It’s not just Scalia’s seat. It’s also the next one.
Conservatives can retake the Supreme Court majority by obstruction alone — if they hold the Senate
After nearly a year of maintaining that the electorate should have a say in the next Supreme Court nomination, via the 2016 elections, a new idea has emerged on the Republican side: that GOP Senators should obstruct any nominee from a future President Clinton.
This has stirred up a great deal of national controversy, including a rebuke from the White House. But the radicalism and audacity of this plan remains under-appreciated — because its logic doesn’t extend only to filling Merrick Garland’s seat. It applies equally to future vacancies as well.

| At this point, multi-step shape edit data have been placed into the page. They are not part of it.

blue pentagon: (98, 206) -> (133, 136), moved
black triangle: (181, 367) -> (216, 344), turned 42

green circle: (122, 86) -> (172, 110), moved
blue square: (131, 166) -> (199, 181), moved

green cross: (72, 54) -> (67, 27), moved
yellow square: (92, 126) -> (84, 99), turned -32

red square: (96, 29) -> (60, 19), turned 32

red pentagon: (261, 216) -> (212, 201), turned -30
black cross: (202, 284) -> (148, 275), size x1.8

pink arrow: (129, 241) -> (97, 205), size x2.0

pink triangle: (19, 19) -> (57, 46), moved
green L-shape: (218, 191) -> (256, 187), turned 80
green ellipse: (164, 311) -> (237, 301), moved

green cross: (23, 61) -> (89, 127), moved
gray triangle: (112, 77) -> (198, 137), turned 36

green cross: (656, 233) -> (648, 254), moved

And if the next Justice to vacate his or her seat is one of the Court’s liberals, this strategy would hand conservatives a majority on a seven-member Supreme Court — simply by dint of obstructionism.
These are the real stakes on November 8: control of the White House, the Senate, the Supreme Court — and the basic functioning of our system of government as the framers intended it.

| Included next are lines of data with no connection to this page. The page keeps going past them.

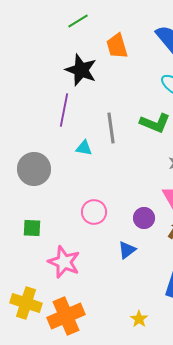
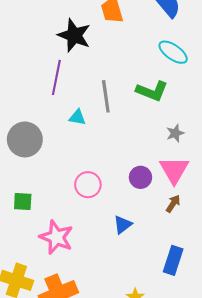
purple circle: (144, 218) -> (140, 177), moved

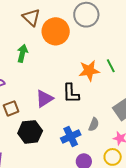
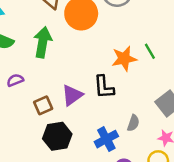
green arrow: (22, 53) -> (43, 42), size x1.4
brown square: (11, 108) -> (43, 105), moved

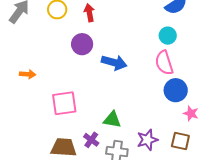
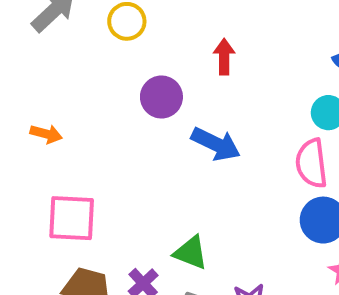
red arrow: (89, 13) -> (224, 57), moved
pink square: (64, 103) -> (72, 218), moved

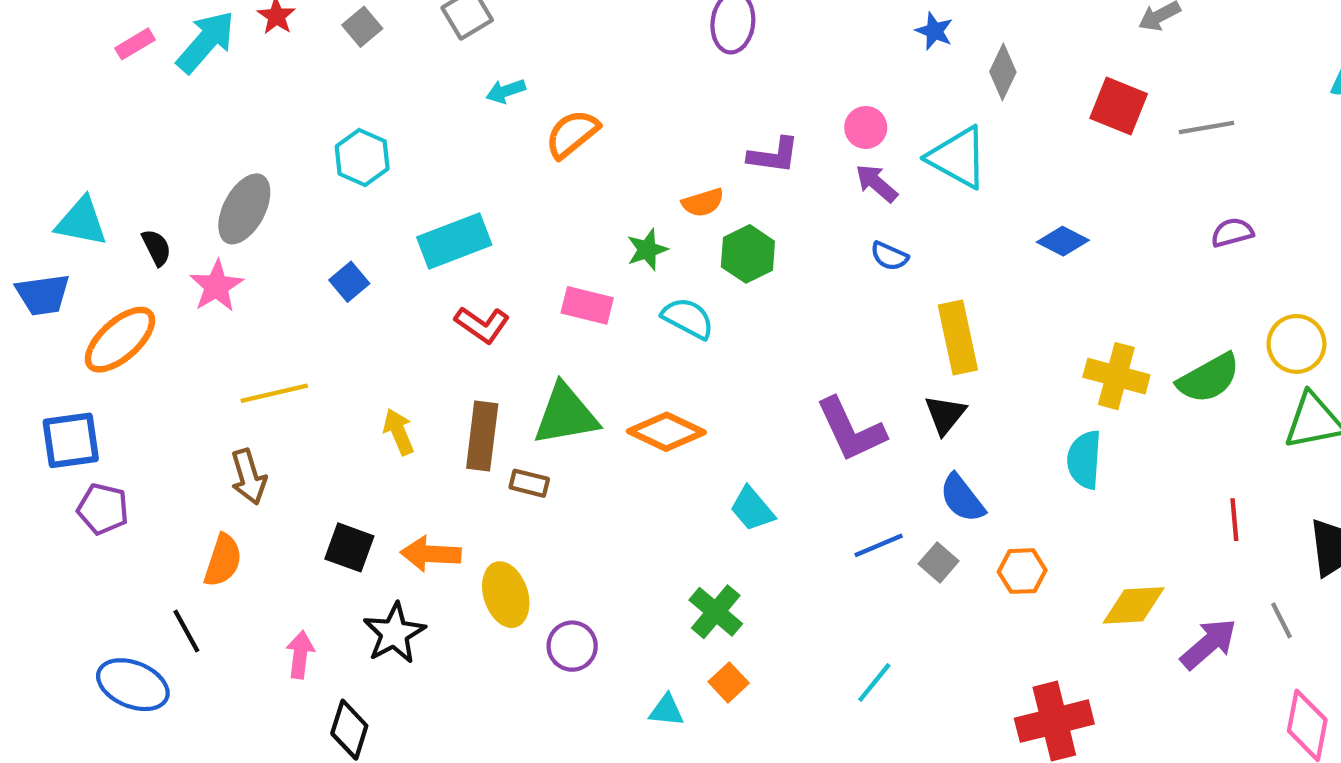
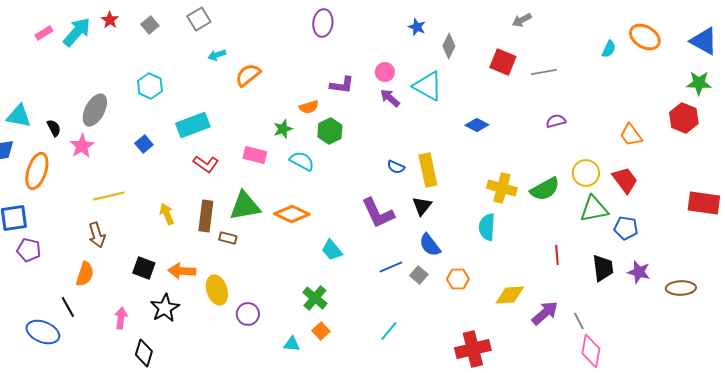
blue semicircle: (889, 256) -> (396, 167), moved
orange ellipse: (120, 340) -> (37, 171), turned -30
gray line: (1281, 620) -> (579, 321), moved

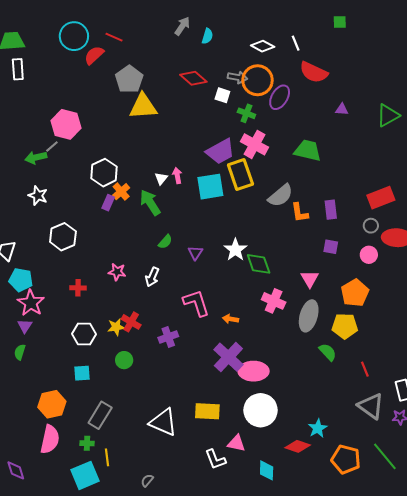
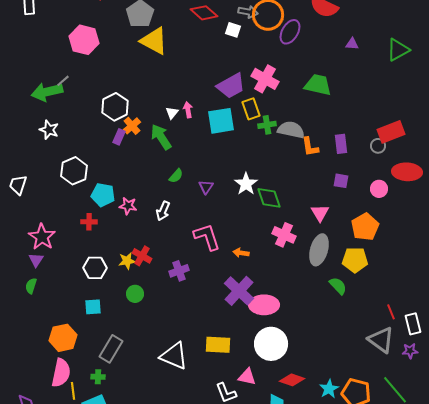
yellow triangle: (143, 106) -> (154, 41), turned 32
green cross: (246, 113) -> (267, 125), moved, turned -30
pink hexagon: (66, 124) -> (84, 40), moved
green arrow: (36, 157) -> (47, 92), size x1.4
yellow rectangle: (240, 175) -> (251, 109), size x0.7
gray semicircle: (281, 196) -> (291, 130), turned -128
gray circle: (371, 226) -> (378, 146), moved
cyan pentagon: (21, 280) -> (103, 195), moved
red line: (365, 369) -> (391, 312), moved
cyan star: (318, 428) -> (329, 389), moved
red diamond: (298, 446) -> (292, 380), moved
yellow line: (107, 457) -> (73, 391), moved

The notion of permanent obstruction entered the national spotlight last week when John McCain promised a conservative talk radio host that “we will be united against any Supreme Court nominee that Hillary Clinton, if she were president, would put up.” First reported by CNN, this pledge spawned immediate headlines. But McCain’s subsequent line was more telling: he referred not to one seat — but to “three places on the United States Supreme Court that will change this country for decades.”
Recall that, with Scalia’s seat empty and Garland in the wings, the Supreme Court is currently deadlocked 4–4. The next three judges — those most likely to leave their seats through death or retirement — are Ruth Bader Ginsburg, age 83; Anthony Kennedy, 80; and Stephen Breyer, 78. If Ginsburg or Breyer vacate their seats, the Roberts reverts to its pre-Scalia balance of power, with a one-vote edge for conservative justices. All that Republicans need to do is hold the line and block all appointments.
Normally, that level of obstructionism would seem unthinkable. But recent history tells us that today, it’s to be expected.
The stakes are unusually high — because of the same combative obstructionism that has kept Merrick Garland off the bench.
Just in terms of the federal judiciary, there are now 101 current vacancies — 37 of which are deemed “judicial emergencies” by the court system due to the backlog of cases left unadjudicated due to the empty seats. When the Supreme Court is deadlocked, lower-court decisions stand, and Republicans are ensuring that lower courts are not filled out with Democratic nominees.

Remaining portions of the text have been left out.